• WHAT THIS TASK INVOLVES: Look through the data for the string "ミニLEDファン". Copy every line where it is found.

• DATA FOR REVIEW:

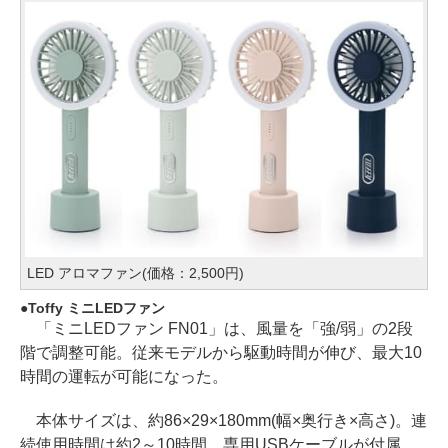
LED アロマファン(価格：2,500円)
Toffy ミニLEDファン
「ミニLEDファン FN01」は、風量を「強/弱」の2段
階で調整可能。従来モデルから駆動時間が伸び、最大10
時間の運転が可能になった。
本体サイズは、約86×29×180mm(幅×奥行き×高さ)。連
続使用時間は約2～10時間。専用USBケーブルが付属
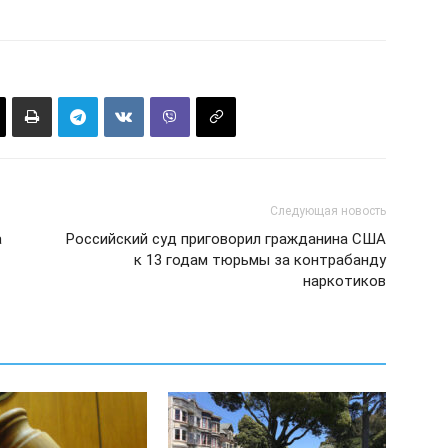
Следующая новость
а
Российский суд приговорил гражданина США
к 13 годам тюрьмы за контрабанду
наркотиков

...

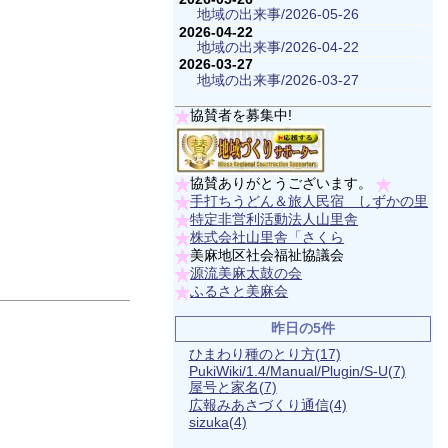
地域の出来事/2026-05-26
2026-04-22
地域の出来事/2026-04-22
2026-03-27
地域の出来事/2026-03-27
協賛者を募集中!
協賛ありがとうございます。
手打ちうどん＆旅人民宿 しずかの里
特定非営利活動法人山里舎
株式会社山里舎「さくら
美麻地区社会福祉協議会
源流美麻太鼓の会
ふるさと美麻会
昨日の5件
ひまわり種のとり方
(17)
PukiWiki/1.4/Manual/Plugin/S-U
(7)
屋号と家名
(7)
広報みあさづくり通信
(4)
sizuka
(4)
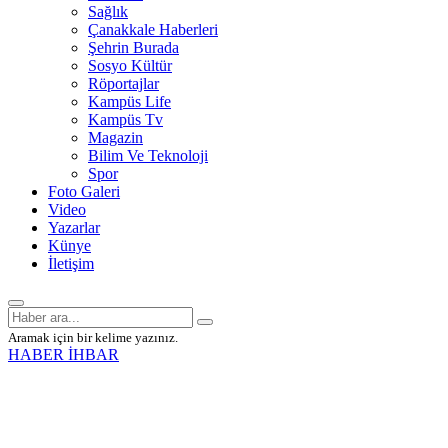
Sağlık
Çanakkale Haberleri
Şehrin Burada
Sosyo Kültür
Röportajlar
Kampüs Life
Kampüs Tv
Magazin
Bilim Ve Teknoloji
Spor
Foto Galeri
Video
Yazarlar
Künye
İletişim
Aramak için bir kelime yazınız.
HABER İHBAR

• EXERCISE SOLUTION:
Toffy ミニLEDファン
「ミニLEDファン FN01」は、風量を「強/弱」の2段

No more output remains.